Jokowi Ingin Sosialisasi Protokol Kesehatan Door to Door dan Melalui Media Massa

Fahreza Rizky, Okezone · Senin 03 Agustus 2020 11:32 WIB
https: img.okezone.com content 2020 08 03 337 2255987 jokowi-ingin-sosialisasi-protokol-kesehatan-door-to-door-dan-melalui-media-massa-TKA0Z6kymz.jpg Presiden Joko Widodo (foto: Okezone)

JAKARTA - Presiden Joko Widodo akan mengampanyekan satu persatu aspek yang ada di dalam protokol kesehatan. Semisal, pada dua pekan pertama menyosialisasikan penggunaan masker, lalu pada pekan berikutnya jaga jarak, cuci tangan, dan lain sebagainya.
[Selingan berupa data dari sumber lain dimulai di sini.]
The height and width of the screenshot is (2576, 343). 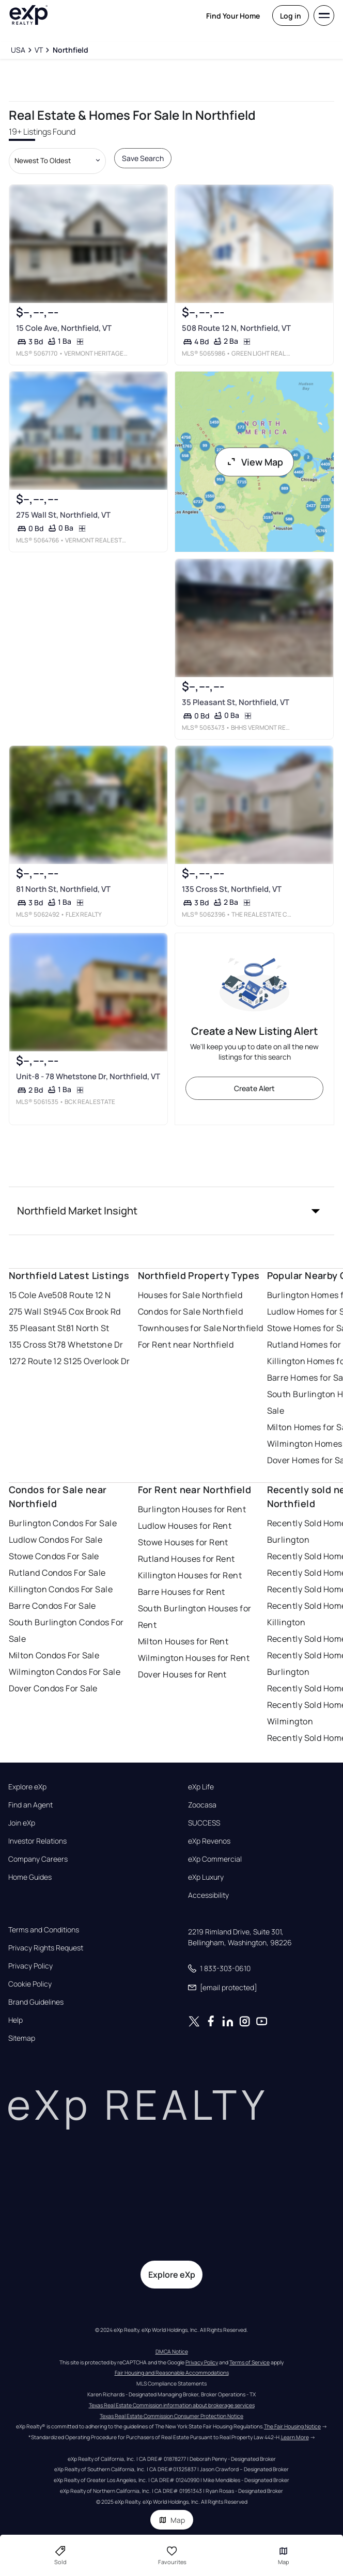 What do you see at coordinates (15, 2020) in the screenshot?
I see `Help` at bounding box center [15, 2020].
Menurut Jokowi, mengampanyekan satu persatu aspek protokol kesehatan ini sangat penting agar masyarakat, khususnya yang berada pada lapis bawah, memahami betul esensi dari program mitigasi itu.

Jokowi menuturkan, model kampanye secara mendetail seperti ini akan lebih efektif jika melibatkan ibu-ibu yang tergabung dalam organisasi Pemberdayaan Kesejahteraan Keluarga (PKK). Saat ini kelompok tersebut dikomandoi oleh Tri Suswati, istri Menteri Dalam Negeri (Mendagri) Tito Karnavian.

"Saya ingin ini melibatkan PKK, kita coba PKK, istri Mendagri yang nanti, saya gak tahu kalau ibu-ibu khawatir covid nanti kita rem, kalau ibu-ibu siap saya kira PKK sangat efektif untuk door to door urusan masker, urusan perubahan perilaku," ucapnya, Senin (3/8/2020).

Selain kampanya door to door, sosialisasi juga harus dilakukan di seluruh media baik elektronik, online, cetak dan media sosial. Hal tersebut bertujuan untuk menyampaikan pesan secara masif dan mendetail kepada masyarakat.

"Harus betul-betul kita lakukan dengan komunikasi di TV dan medsos secara masif dalam dua minggu ini dengan cara berbeda," jelasnya.

Sebagaimana diketahui, pemerintah mencatat ada penambahan kasus konfirmasi positif corona sebanyak 1.519 orang per Minggu 2 Agustus 2020. Dengan demikian akumulasi kasus positif mencapai 111.455.

Satgas Covid-19 juga melaporkan ada penambahan kesembuhan sebanyak 1.056 orang. Dengan demikian akumulasi kesembuhan mencapai 68.975. Adapun jumlah kematian bertambah 43 orang hari ini sehingga totalnya 5.236 orang.

Jumlah kasus suspek corona per Minggu 2 Agustus 2020 mencapai 62.366 orang. Adapun virus Covid-19 telah menyebar di 34 provinsi dan 476 kabupaten/kota di Indonesia.